Sudah lama saya tidak bertemu Eka. Apalagi setelah beredarnya film Koper-nya Richard Oh, di mana saya dan dia berkolaborasi selama hampir 3 bulan untuk membenahi kalimat-kalimat Richard Oh, sang Filmmaker Wannabe. Eka bak hilang ditelan bumi atau lebih tepatnya saya yang hilang ditelan bumi karena kesibukan pekerjaan dan perjalanan selama setahun terakhir. Namun, kedahsyatan judulnya masih tetap terngiang di telinga saya. Bukan karena pada akhirnya saya pernah merasakan Cinta Tak Ada Mati, tetapi lebih karena keinginan saya untuk tetap mengartikan dan memainkan judul tersebut.

Cinta Tak Ada Mati, bisa dibuat menjadi Cinta Tak Ada, (maka) Mati. Atau Cinta, (kalau) Tak Ada (maka) Mati yang berarti tidak ada cinta berarti mati. Kalau saya bicara dengan beberapa teman yang pesimis karena selalu gagal dalam percintaan, maka mereka akan balik bertanya, Cinta itu Apa Sih? Jadi saya merasa tidak perlu mendiskusikan hal itu dengan para apatists. Karena untuk mengolah dan memberi makna pada kalimat di atas akan tidak ada juntrungannya.

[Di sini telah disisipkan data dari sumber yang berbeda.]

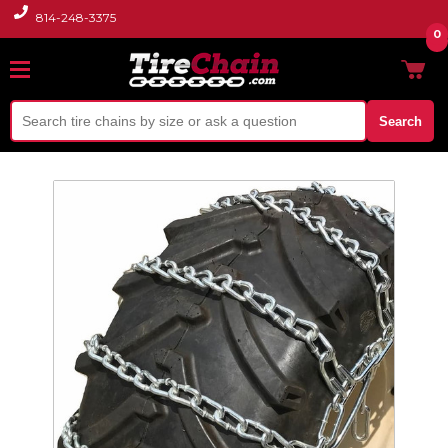
814-248-3375
0
Search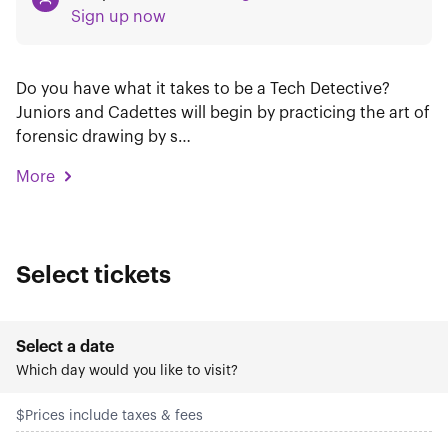
Sign up now
Do you have what it takes to be a Tech Detective?
Juniors and Cadettes will begin by practicing the art of
forensic drawing by s…
More
Select tickets
Select a date
Which day would you like to visit?
$
Prices include taxes & fees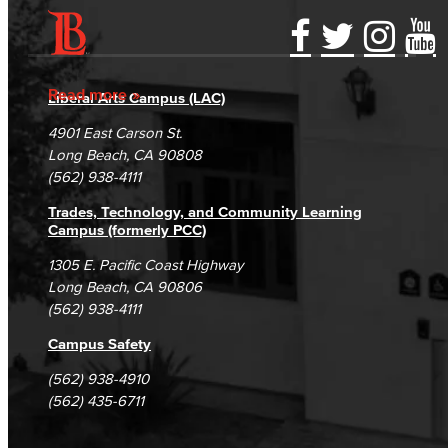
Accessibility Statement
Gainful Employment Disclosure
Directory
Accreditation
Fraud Reporting
Careers
Read more
Liberal Arts Campus (LAC)
Campus Maps
DSPS Grievance Process
Unsubscribe/Opt-Out
4901 East Carson St.
Student Complaints & Grievances
Long Beach, CA 90808
(562) 938-4111
Trades, Technology, and Community Learning
Campus (formerly PCC)
1305 E. Pacific Coast Highway
Long Beach, CA 90806
(562) 938-4111
Campus Safety
(562) 938-4910
(562) 435-6711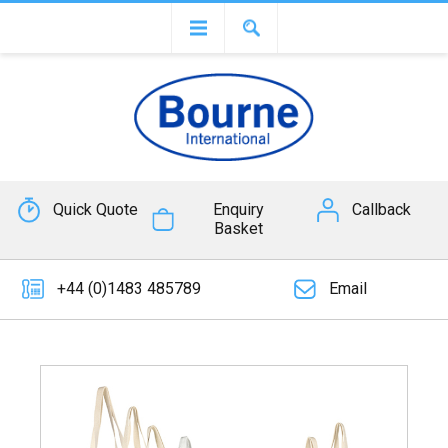
Quick Quote
Enquiry
Callback
Basket
+44 (0)1483 485789
Email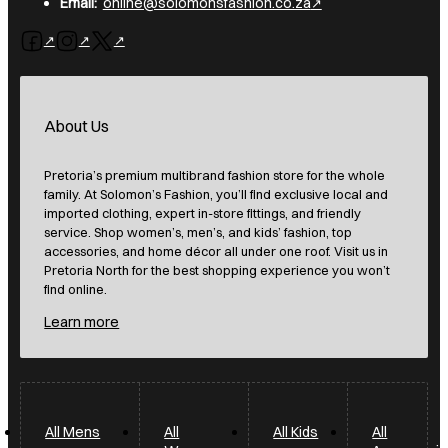
Email:
online@solomonsfashion.co.za
Follow us on Facebook
Follow us on Instagram
Follow us on X
About Us
Pretoria’s premium multibrand fashion store for the whole
family. At Solomon’s Fashion, you’ll find exclusive local and
imported clothing, expert in-store fittings, and friendly
service. Shop women’s, men’s, and kids’ fashion, top
accessories, and home décor all under one roof. Visit us in
Pretoria North for the best shopping experience you won’t
find online.
Learn more
All Mens
All
All Kids
All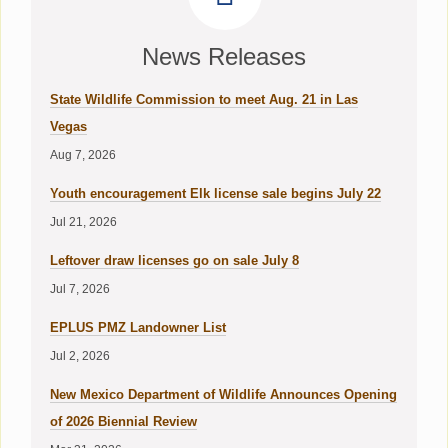
News Releases
State Wildlife Commission to meet Aug. 21 in Las
Vegas
Aug 7, 2026
Youth encouragement Elk license sale begins July 22
Jul 21, 2026
Leftover draw licenses go on sale July 8
Jul 7, 2026
EPLUS PMZ Landowner List
Jul 2, 2026
New Mexico Department of Wildlife Announces Opening
of 2026 Biennial Review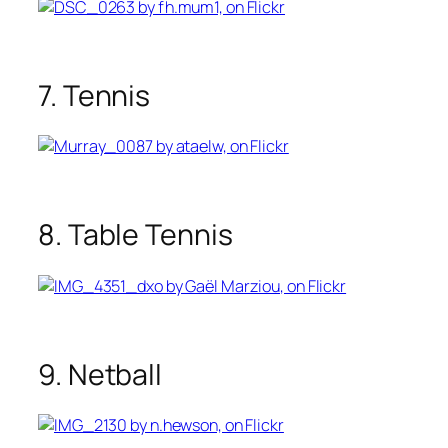
7. Tennis
8. Table Tennis
9. Netball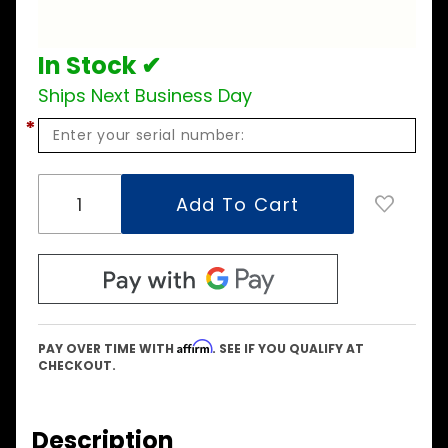
Kit
In Stock ✔
Ships Next Business Day
*
Affirm
PAY OVER TIME WITH
. SEE IF YOU QUALIFY AT
CHECKOUT.
Description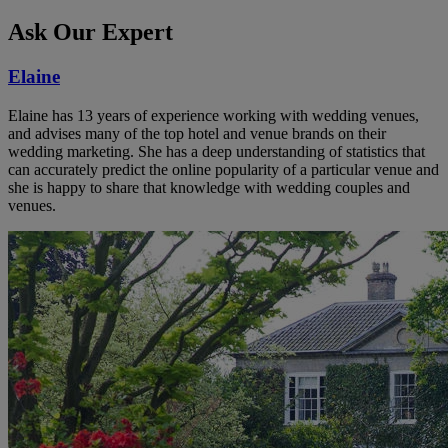
Ask Our Expert
Elaine
Elaine has 13 years of experience working with wedding venues,
and advises many of the top hotel and venue brands on their
wedding marketing. She has a deep understanding of statistics that
can accurately predict the online popularity of a particular venue and
she is happy to share that knowledge with wedding couples and
venues.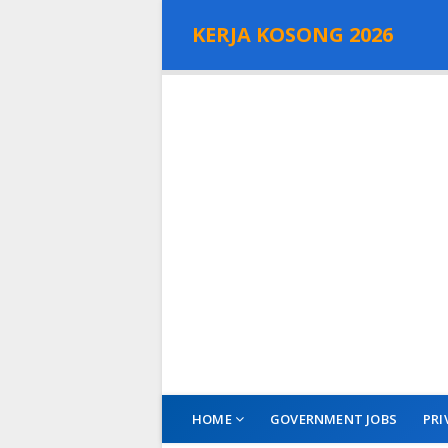
KERJA KOSONG 2026
HOME
GOVERNMENT JOBS
PRI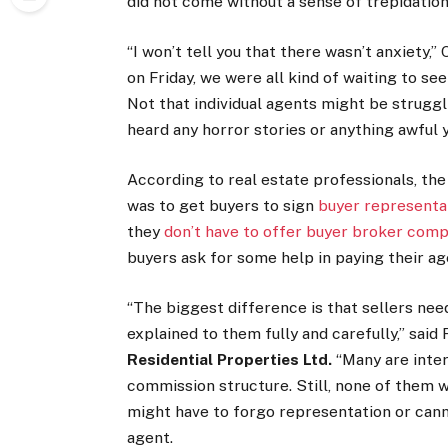
did not come without a sense of trepidation
“I won’t tell you that there wasn’t anxiety,
on Friday, we were all kind of waiting to see
Not that individual agents might be struggli
heard any horror stories or anything awful y
According to real estate professionals, th
was to get buyers to sign
buyer represent
they
don’t have to offer buyer broker com
buyers ask for some help in paying their ag
“The biggest difference is that sellers ne
explained to them fully and carefully,” sai
Residential Properties
Ltd.
“Many are inter
commission structure. Still, none of them w
might have to forgo representation or cann
agent.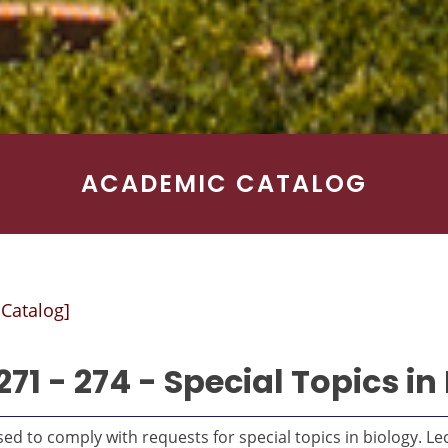
ACADEMIC CATALOG
 Catalog]
271 - 274 - Special Topics in
ed to comply with requests for special topics in biology. Le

Lain lagi dengan pasangan yang sudah bertahun-tahun bersama dan cenderung terlihat biasa-biasa saja. Mereka selalu mengkonfirmasikan dan berusaha meyakinkan saya bahwa keadaan “biasa-biasa” tersebut adalah cinta. Seorang teman yang sudah menikah sepuluh tahun mengatakan bahwa dia dan suaminya sudah saling cinta sehingga tidak harus mengekpresikannya seperti pertama kali berpacaran. Cinta tidak harus diekspresikan lewat sentuhan atau panggilan-panggilan manis kepada satu sama lain Setahun setelah dia bercerita seperti itu, mereka bercerai karena dua-duanya selingkuh. Alasannya sama dengan arti cinta bagi mereka, “biasa-biasa” saja karena sudah cinta, tapi selingkuh karena hubungan mereka sudah “biasa-biasa” saja juga sehingga mencari yang luar biasa di luar rumah. Maunya apa, sih?

Ada lagi beberapa teman yang selalu merasa jatuh cinta padahal baru bertemu satu menit. Seorang teman perempuan yang berprofesi sebagai pengacara mengatakan bahwa pengacara adalah orang yang pintar membalik-balikkan kata, tetapi saat jatuh cinta, dia bisa membuktikannya hanya dalam satu detik. Beberapa minggu setelah itu, ia patah hati. Ternyata bukan cinta, katanya.

Buat saya sendiri justru cerita tentang Cinta itu sendiri yang tak ada mati. Entah mengapa orang masih tetap suka membaca, menonton ataupun mendengar cerita cinta. Semua gosip baik di kantor ataupun di rumah, arisan, perkumpulan apapun pasti akan lebih seru kalau ada isyu drama percintaan. Paling tidak, mereka pikir kisahnya adalah percintaan, seringkali hanya karena dunia perisengan.

Jadi, sebenarnya, cerita cinta itu sendiri yang tiada mati.